Whenever injecting into a foramen containing a neurovascular bundle, there is increased risk of neurovascular trauma. This is exacerbated when the foramen is smaller. ³⁴ As a needle needs to be advanced into the middle mental foramen to effect a MMN block, some authors state that the increased risk of soft tissue trauma outweighs any benefits of regional anesthesia in the rostral mandible so recommend the IAN block if extracting any mandibular teeth.^5,35 There is a risk of anesthetizing the lingual nerve when performing the IAN block. When the lingual nerve is desensitized, there is a risk of lingual trauma as the animal recovers from general anesthesia. ⁵ This risk is likely increased when bilateral IAN desensitization is necessary. With the risk of causing inadvertent self-trauma to the tongue, some practitioners may decide against any local anesthesia in the caudal mandible. However, if an MMN block is effective then this risk can be mitigated for any rostral mandibular surgery.

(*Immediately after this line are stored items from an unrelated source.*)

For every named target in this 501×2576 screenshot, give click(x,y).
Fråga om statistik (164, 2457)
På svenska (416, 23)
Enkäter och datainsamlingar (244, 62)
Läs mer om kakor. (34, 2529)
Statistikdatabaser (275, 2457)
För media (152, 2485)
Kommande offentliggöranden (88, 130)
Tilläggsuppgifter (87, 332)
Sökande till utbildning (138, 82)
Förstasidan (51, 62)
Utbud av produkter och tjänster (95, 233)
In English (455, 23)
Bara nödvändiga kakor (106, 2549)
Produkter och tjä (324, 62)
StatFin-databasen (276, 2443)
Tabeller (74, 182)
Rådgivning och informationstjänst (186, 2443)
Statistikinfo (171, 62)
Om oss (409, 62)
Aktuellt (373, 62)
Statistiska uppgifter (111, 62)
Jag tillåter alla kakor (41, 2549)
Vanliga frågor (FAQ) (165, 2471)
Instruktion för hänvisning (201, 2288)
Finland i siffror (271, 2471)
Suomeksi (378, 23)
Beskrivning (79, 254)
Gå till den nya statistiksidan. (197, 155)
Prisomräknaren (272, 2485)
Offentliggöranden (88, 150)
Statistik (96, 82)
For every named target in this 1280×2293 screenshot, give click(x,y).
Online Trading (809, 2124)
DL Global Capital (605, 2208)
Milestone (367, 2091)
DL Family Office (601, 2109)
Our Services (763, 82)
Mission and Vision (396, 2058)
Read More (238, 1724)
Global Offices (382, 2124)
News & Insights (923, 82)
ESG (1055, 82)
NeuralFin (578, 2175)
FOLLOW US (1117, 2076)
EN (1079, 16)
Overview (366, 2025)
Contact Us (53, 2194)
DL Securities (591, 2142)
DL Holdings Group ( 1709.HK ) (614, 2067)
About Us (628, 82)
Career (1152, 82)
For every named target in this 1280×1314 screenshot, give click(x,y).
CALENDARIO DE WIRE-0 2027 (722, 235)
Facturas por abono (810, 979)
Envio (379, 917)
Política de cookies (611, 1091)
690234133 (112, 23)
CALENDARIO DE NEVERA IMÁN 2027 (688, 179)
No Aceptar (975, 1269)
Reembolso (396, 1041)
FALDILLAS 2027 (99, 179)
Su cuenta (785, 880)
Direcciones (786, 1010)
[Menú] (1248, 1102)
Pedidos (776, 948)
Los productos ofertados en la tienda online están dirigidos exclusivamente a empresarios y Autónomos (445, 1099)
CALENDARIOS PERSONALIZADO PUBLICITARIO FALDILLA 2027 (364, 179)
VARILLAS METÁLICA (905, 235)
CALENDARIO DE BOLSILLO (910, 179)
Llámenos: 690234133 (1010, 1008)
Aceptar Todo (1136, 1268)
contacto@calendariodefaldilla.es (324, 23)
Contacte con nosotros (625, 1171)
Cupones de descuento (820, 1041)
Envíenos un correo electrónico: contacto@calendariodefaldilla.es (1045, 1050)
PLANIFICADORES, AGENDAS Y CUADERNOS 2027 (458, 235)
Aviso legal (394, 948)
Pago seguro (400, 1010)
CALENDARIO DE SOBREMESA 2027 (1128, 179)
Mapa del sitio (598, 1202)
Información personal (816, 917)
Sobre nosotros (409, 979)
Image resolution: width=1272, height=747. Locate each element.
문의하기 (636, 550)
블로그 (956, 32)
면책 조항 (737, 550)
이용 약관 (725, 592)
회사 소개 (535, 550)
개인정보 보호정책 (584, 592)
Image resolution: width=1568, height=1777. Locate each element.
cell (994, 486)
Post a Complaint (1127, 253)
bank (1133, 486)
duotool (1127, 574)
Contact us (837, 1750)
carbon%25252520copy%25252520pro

This study confirmed the distribution of solution caudally into the mandibular canal, with 95% reaching the mesial root of the second premolar tooth and showed an overall even distribution of solution from the mesial root of the second premolar to the mesial root of the second molar. The authors believe that when local anesthesia is used as described for an MMN block in an anesthetized patient, all teeth and most soft tissues mesial to the second premolar would be consistently desensitized. Further studies to confirm the exact areas of desensitization in live patients are necessary to determine how this distribution of contrast and dye relates to the clinical effect in living patients.

Additional work using brachycephalic models would also be beneficial.